BUSENAZ SÜRMENELİ

Busenaz Sürmeneli, 2020 Tokyo Olimpiyat Oyunları'nda birincilik kürsüsüne çıkarak Bayrağımızı olması gereken en üst noktada dalgalandırdın ve İstiklal Marşımızı okutarak bütün ülkeyi gururlandırdın. Trabzonlu olman ise bize ilave bir sevinç ve gurur verdi. Hemşerilerinin bu sevinci Trabzon’da seni omuzlarda karşılayarak ve bağrına basarak göstermişti. O günden bugüne ne yaşandı bilmiyorum. Ama ne yaşanırsa yaşansın memleketin Trabzon’un, Trabzonspor Kulübü’nün değerlerini hiçe sayan “Dünyanın en büyük spor kulübü Fenerbahçe’deyim” gibi talihsiz bir açıklamayı yapmanın bahanesi olamaz. Şimdi yarın neler olacak ve bir kere ipleri kaptırdığın için neler yapmak zorunda kalacaksın ve biz senden neler beklerdik biliyor musun?

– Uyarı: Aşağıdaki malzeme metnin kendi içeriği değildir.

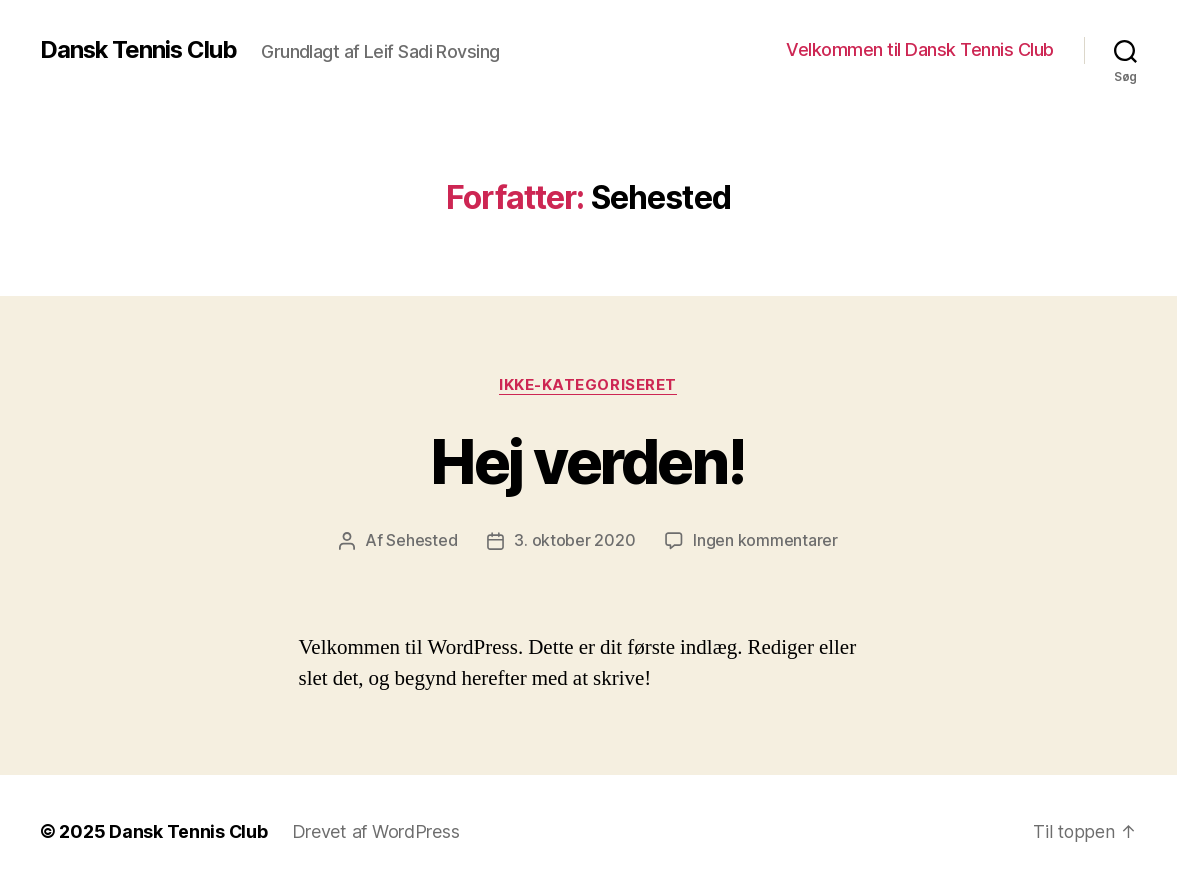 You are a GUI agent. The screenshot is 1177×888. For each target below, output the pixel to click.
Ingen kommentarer (765, 541)
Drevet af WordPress (377, 831)
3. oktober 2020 (574, 541)
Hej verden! (588, 461)
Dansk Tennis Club (140, 50)
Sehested (421, 541)
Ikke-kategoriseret (589, 385)
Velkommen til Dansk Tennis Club (920, 49) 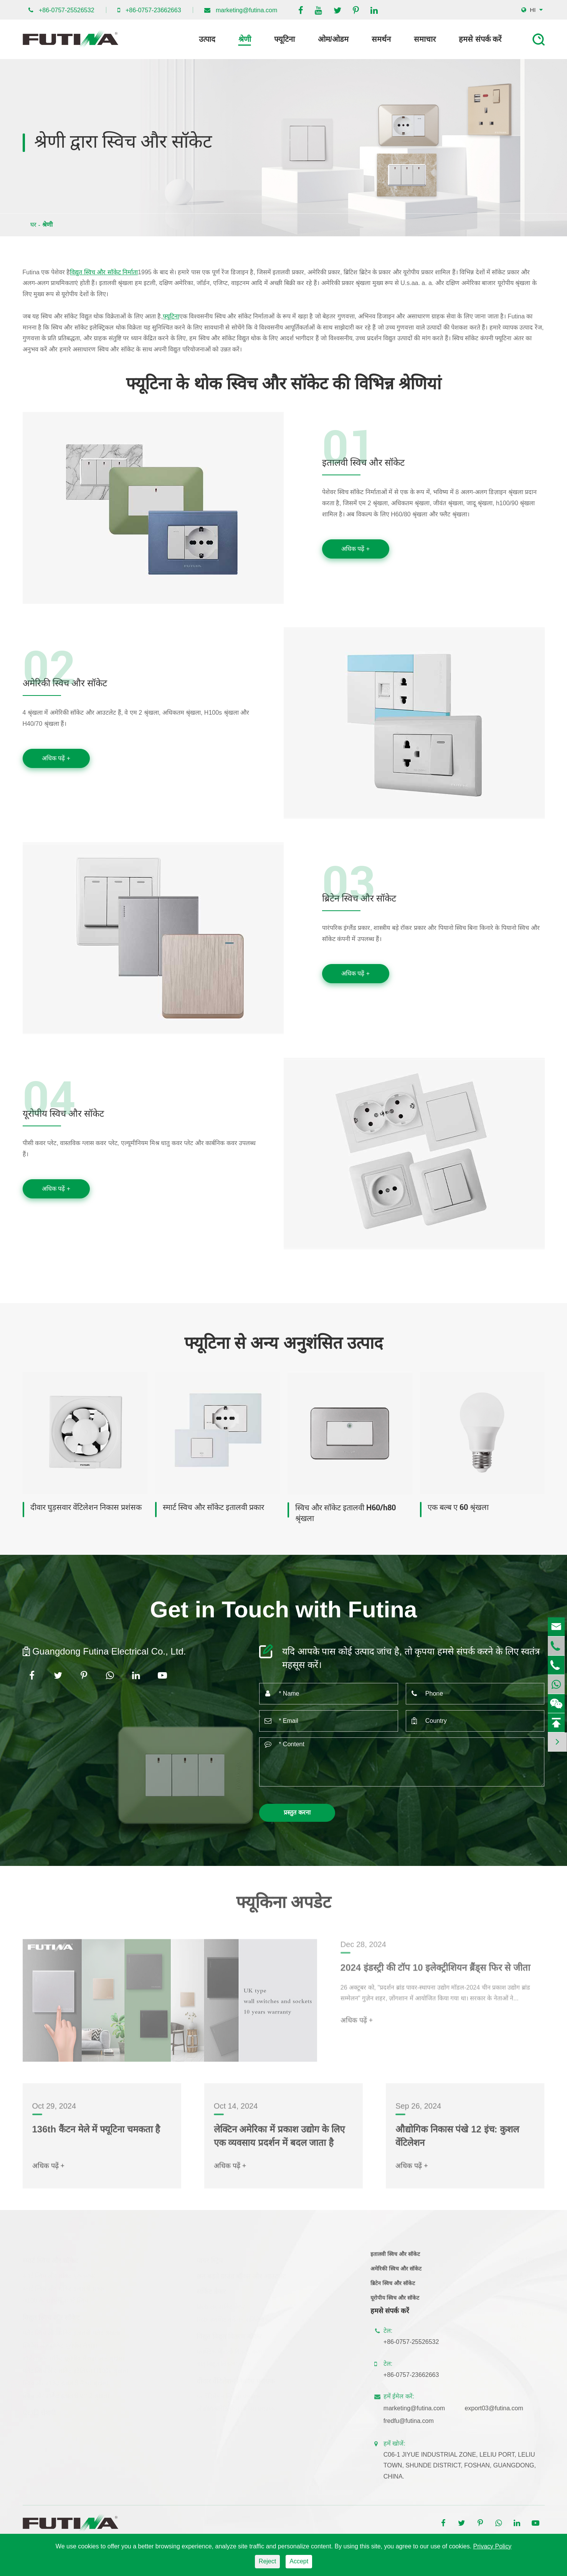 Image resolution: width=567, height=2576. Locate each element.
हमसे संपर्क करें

-Fenerbahçe müzesine getirileceksin ve 2010-2011 şampiyonu Fenerbahçe der misin diyecekler. Sen de bugün gibi memleketinin değerlerini hiçe sayıp diyeceksin.

Fakat bu şehir senden “2010-2011 şampiyonu Tertemiz Trabzonspor’dur” demeni beklerdi.

-1995-1996 kupasının önünde poz verdirileceksin. Aygün’ün kafasına gerçekten tas gelmişiydi yoksa memleketim Trabzon`u germek maçı sahadan başka noktalara çekmek için manipülasyon yapıp salçamı sürmüştünüz diye sormayacaksın.

Fakat bu şehir senden “bu maç yüzünden Trabzon’da üzüntüden intihar eden 2 hemşerimin anısına yapamam” demeni beklerdi.

-2004-2005 kupasının önünde poz verdirileceksin. Ama Cem Papila’nın bu kupada bir katkısı var mıdır diyemeyeceksin. 

Fakat bu şehir senden “bu maç yüzünden benim memleketimde 100 binlerce insan yürüyüş yapmış ve şampiyonluk elimizden alinmiş” demeni beklerdi.

Herkesin gönlünde taht kurmuş Stadyumun önünde duran Dozer Cemil’in (Cemil Usta) anıtı çok iyi bir sol bek olduğundan dolayı mı oradadır?  Yoksa memleketinin değerlerini kendi çıkarlarının önünde tuttuğunu “Ben Trabzonspor Kaptan’ıyım başka kaptanların arkasında sahaya çıkmam” sözleri ile paraya ve şöhrete karşı gerçek bir Trabzonlu gibi dik durarak kazandığı sosyal sermayeden dolayı mıdır? 

Trabzonspor Kulübümüzün unutulmaz değerlerinden Ahmet Suat Özyazıcı’yı vefatının 1. yılında saygı ve rahmetle anıyorum.